December 12, 2008 | Alex Arenas, Albert Díaz-Guilera, Jurgen Kurths, Yamir Moreno, Changsong Zhou
Synchronization in complex networks is a key phenomenon in many natural and artificial systems, including biological, ecological, technological, and social systems. This review discusses the advances in understanding synchronization in populations of oscillating elements constrained to interact on complex network topologies. It explores how the structure of the network influences synchronization, and presents both numerical and analytical approaches to the problem. The review also covers various applications of synchronization in complex networks across different disciplines, including biological systems, engineering, and social sciences.
The review begins with an introduction to synchronization as an emerging phenomenon in dynamically interacting units. It then provides an overview of complex networks, their structural characteristics, and key measures such as degree distribution, average shortest path length, and clustering coefficient. The review then focuses on synchronization of populations of oscillators, particularly phase oscillators, and presents the Kuramoto model as a fundamental framework for understanding synchronization in complex networks.
The review discusses the stability of the synchronized state in complex networks using the Master Stability Function (MSF) formalism. It also explores the design of synchronizable networks and the role of network topology in synchronization. The review then presents various applications of synchronization in complex networks, including biological systems, computer science, and social sciences. Finally, the review concludes with a discussion of the future directions and challenges in the study of synchronization in complex networks.
Key findings include the role of network topology in determining the onset of synchronization, the influence of network structure on synchronization dynamics, and the importance of network heterogeneity in synchronization processes. The review also highlights the challenges in analyzing synchronization in complex networks, particularly in the thermodynamic limit, and the need for further theoretical and numerical studies to better understand the synchronization phenomena in complex systems.Synchronization in complex networks is a key phenomenon in many natural and artificial systems, including biological, ecological, technological, and social systems. This review discusses the advances in understanding synchronization in populations of oscillating elements constrained to interact on complex network topologies. It explores how the structure of the network influences synchronization, and presents both numerical and analytical approaches to the problem. The review also covers various applications of synchronization in complex networks across different disciplines, including biological systems, engineering, and social sciences.

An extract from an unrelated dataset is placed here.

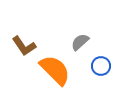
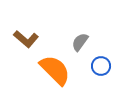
gray semicircle: rotated 12 degrees counterclockwise
brown L-shape: moved 2 px right, 7 px up; rotated 15 degrees counterclockwise
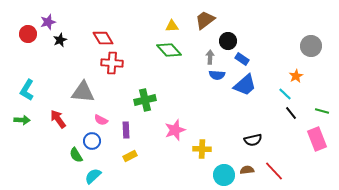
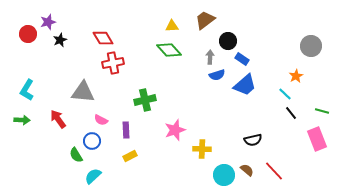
red cross: moved 1 px right; rotated 15 degrees counterclockwise
blue semicircle: rotated 21 degrees counterclockwise
brown semicircle: rotated 48 degrees clockwise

The review begins with an introduction to synchronization as an emerging phenomenon in dynamically interacting units. It then provides an overview of complex networks, their structural characteristics, and key measures such as degree distribution, average shortest path length, and clustering coefficient. The review then focuses on synchronization of populations of oscillators, particularly phase oscillators, and presents the Kuramoto model as a fundamental framework for understanding synchronization in complex networks.

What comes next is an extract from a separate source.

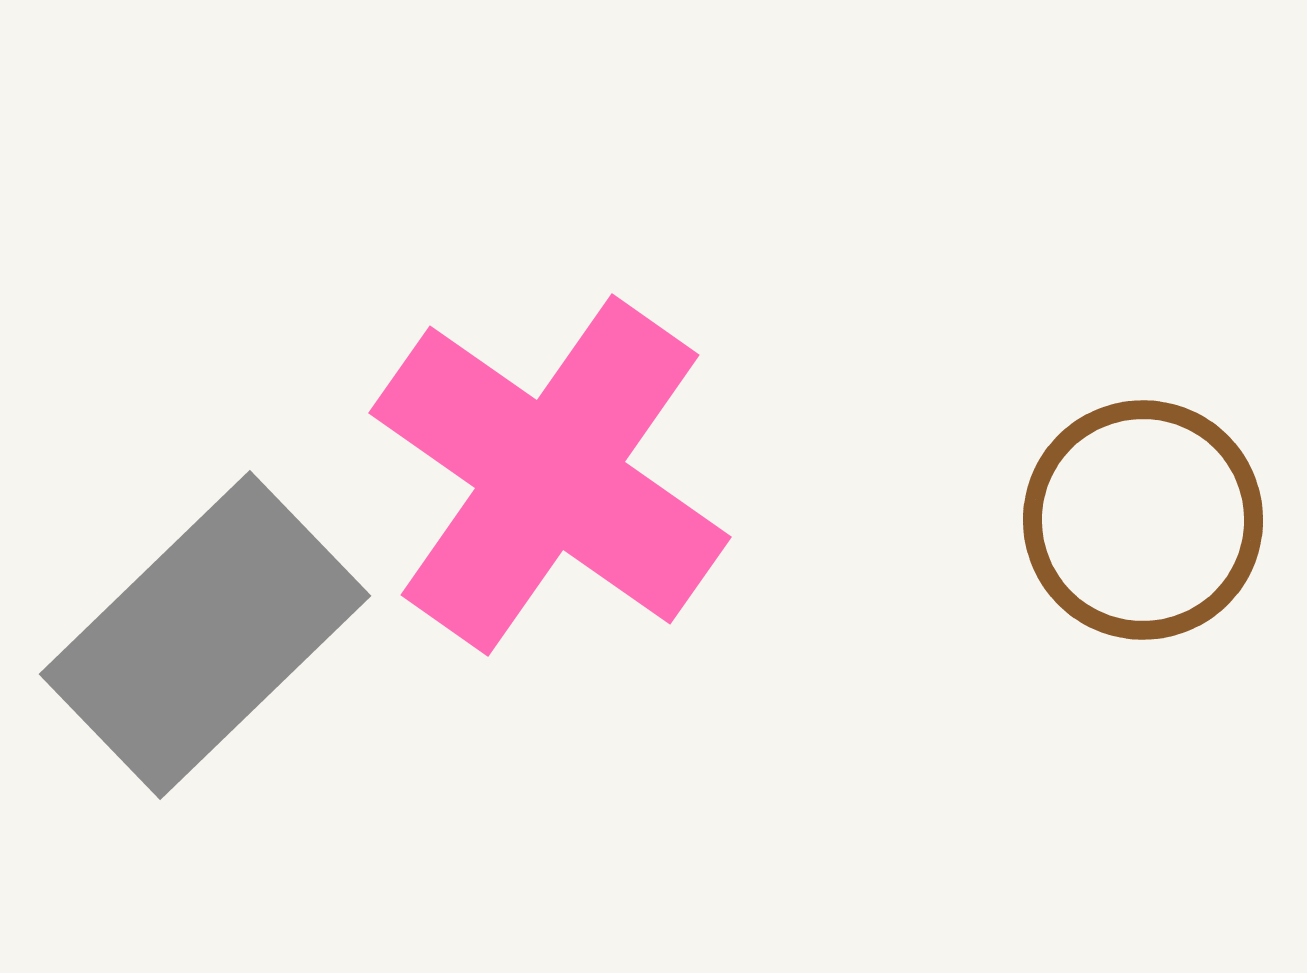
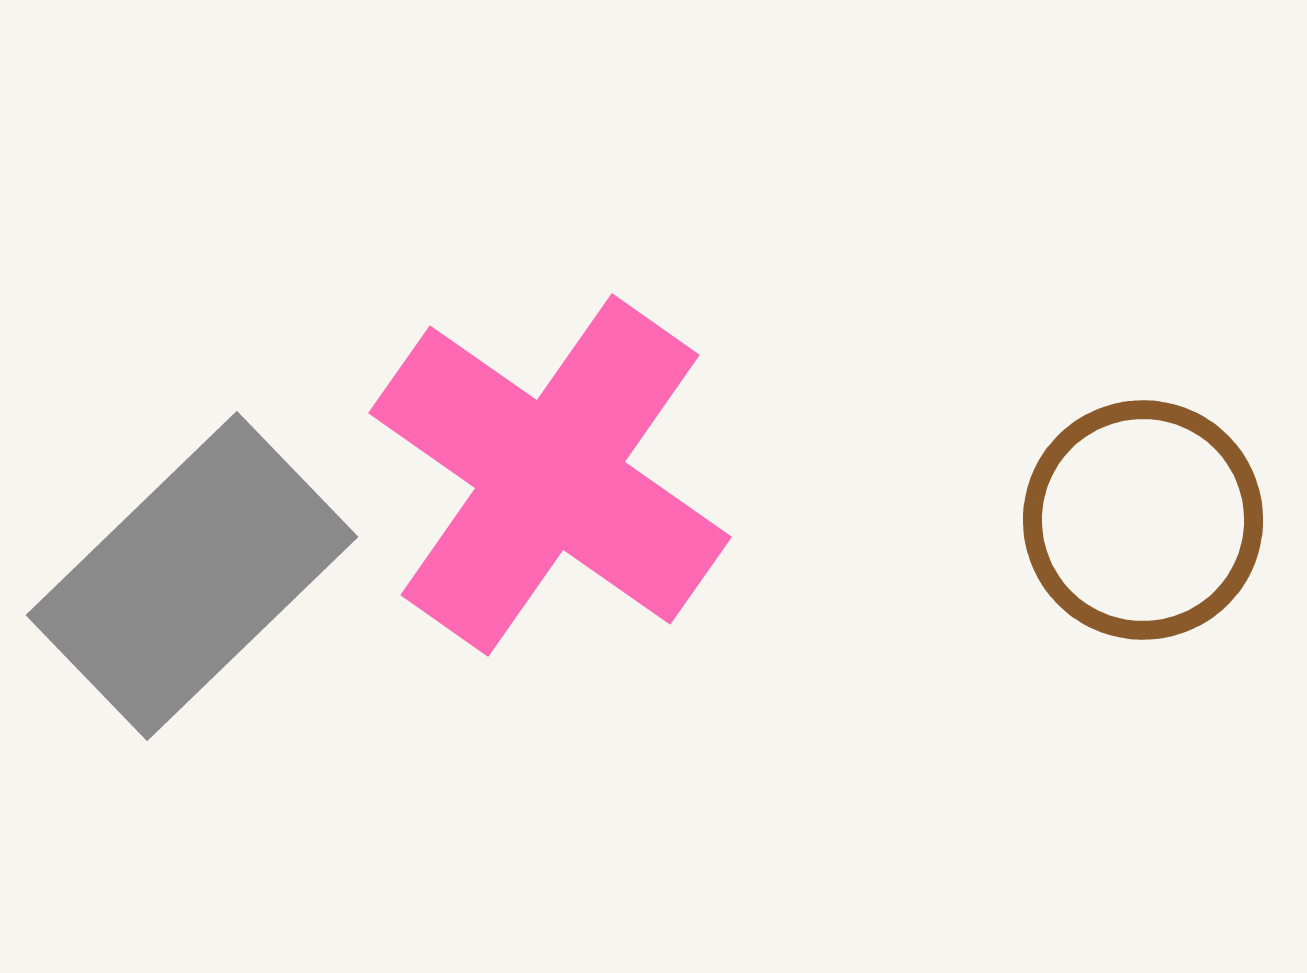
gray rectangle: moved 13 px left, 59 px up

The review discusses the stability of the synchronized state in complex networks using the Master Stability Function (MSF) formalism. It also explores the design of synchronizable networks and the role of network topology in synchronization. The review then presents various applications of synchronization in complex networks, including biological systems, computer science, and social sciences. Finally, the review concludes with a discussion of the future directions and challenges in the study of synchronization in complex networks.
Key findings include the role of network topology in determining the onset of synchronization, the influence of network structure on synchronization dynamics, and the importance of network heterogeneity in synchronization processes. The review also highlights the challenges in analyzing synchronization in complex networks, particularly in the thermodynamic limit, and the need for further theoretical and numerical studies to better understand the synchronization phenomena in complex systems.